How to complete this task = Could you count the lines in the data that contain "Notice"? Reply with the number only.

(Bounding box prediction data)
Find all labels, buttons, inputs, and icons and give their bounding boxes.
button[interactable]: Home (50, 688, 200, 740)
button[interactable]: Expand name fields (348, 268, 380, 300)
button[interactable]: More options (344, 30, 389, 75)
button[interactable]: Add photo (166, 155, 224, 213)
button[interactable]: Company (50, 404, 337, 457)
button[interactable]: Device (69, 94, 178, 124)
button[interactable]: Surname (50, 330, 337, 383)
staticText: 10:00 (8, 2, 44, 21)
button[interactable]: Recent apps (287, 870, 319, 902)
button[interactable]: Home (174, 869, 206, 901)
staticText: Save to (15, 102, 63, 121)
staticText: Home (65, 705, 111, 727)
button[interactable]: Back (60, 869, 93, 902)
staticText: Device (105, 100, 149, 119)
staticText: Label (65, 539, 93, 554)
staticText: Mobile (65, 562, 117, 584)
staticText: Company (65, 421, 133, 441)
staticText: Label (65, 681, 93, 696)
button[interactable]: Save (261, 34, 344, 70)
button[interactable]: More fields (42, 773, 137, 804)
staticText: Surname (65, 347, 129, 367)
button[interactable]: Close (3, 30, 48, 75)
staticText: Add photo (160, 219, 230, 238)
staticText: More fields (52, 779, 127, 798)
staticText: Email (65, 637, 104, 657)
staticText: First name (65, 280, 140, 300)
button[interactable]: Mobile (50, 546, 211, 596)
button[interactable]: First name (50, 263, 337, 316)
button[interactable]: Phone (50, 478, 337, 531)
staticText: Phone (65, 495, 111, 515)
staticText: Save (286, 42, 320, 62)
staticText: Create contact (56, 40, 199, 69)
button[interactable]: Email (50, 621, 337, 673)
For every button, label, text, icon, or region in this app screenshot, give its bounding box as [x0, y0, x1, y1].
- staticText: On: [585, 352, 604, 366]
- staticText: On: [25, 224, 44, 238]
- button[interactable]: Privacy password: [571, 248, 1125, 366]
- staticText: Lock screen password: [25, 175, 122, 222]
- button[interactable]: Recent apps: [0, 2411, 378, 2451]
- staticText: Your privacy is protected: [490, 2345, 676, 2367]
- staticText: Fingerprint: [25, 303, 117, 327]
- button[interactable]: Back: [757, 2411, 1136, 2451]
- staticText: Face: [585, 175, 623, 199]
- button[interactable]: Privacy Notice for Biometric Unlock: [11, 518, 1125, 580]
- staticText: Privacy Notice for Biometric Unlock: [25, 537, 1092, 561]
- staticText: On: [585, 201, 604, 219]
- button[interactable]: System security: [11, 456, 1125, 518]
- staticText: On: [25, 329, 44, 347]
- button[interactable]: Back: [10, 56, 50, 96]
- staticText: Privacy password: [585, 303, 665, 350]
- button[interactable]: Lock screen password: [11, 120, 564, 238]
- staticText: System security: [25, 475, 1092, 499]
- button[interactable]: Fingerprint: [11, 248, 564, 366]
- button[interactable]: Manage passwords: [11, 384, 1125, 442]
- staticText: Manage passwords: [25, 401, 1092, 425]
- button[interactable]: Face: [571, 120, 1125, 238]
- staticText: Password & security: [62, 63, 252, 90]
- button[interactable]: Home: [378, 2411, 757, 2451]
* * *
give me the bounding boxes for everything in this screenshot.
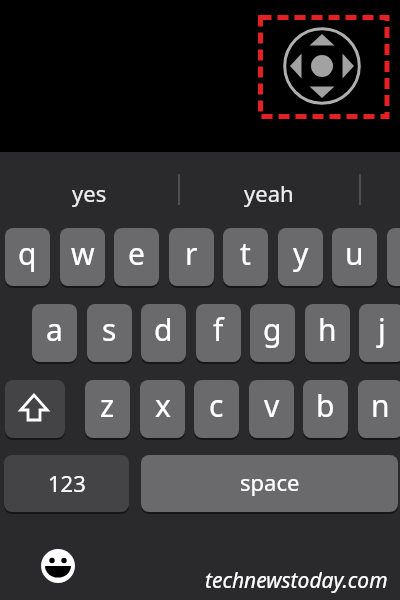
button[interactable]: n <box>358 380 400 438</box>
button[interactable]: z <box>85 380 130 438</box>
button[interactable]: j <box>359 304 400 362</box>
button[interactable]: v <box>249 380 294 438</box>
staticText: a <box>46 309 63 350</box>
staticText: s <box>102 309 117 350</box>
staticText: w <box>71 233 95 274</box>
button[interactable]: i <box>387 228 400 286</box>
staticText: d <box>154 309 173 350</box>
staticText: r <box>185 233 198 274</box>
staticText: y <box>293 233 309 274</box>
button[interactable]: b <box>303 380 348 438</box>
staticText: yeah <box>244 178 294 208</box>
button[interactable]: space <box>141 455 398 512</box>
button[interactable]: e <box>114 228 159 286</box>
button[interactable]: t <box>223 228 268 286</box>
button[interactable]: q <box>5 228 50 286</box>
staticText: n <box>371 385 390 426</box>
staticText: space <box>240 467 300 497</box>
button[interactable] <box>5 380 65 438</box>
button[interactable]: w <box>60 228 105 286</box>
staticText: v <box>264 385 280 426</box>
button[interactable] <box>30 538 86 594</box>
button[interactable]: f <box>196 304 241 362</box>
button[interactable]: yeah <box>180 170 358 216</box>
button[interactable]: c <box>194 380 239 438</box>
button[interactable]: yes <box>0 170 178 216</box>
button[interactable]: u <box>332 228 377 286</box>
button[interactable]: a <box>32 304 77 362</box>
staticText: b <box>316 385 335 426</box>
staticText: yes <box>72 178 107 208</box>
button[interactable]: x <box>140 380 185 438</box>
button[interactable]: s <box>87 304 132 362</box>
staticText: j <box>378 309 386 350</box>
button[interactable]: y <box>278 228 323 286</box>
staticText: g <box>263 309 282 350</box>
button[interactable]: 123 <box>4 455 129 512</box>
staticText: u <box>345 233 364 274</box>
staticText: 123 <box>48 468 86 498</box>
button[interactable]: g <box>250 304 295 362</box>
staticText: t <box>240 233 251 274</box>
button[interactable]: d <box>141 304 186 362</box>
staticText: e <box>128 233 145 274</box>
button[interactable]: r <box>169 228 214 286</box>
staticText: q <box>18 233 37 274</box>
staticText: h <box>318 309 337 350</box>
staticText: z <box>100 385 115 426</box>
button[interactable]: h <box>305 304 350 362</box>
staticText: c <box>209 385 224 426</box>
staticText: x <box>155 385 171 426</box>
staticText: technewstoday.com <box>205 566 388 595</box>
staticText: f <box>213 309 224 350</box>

Written answer = 2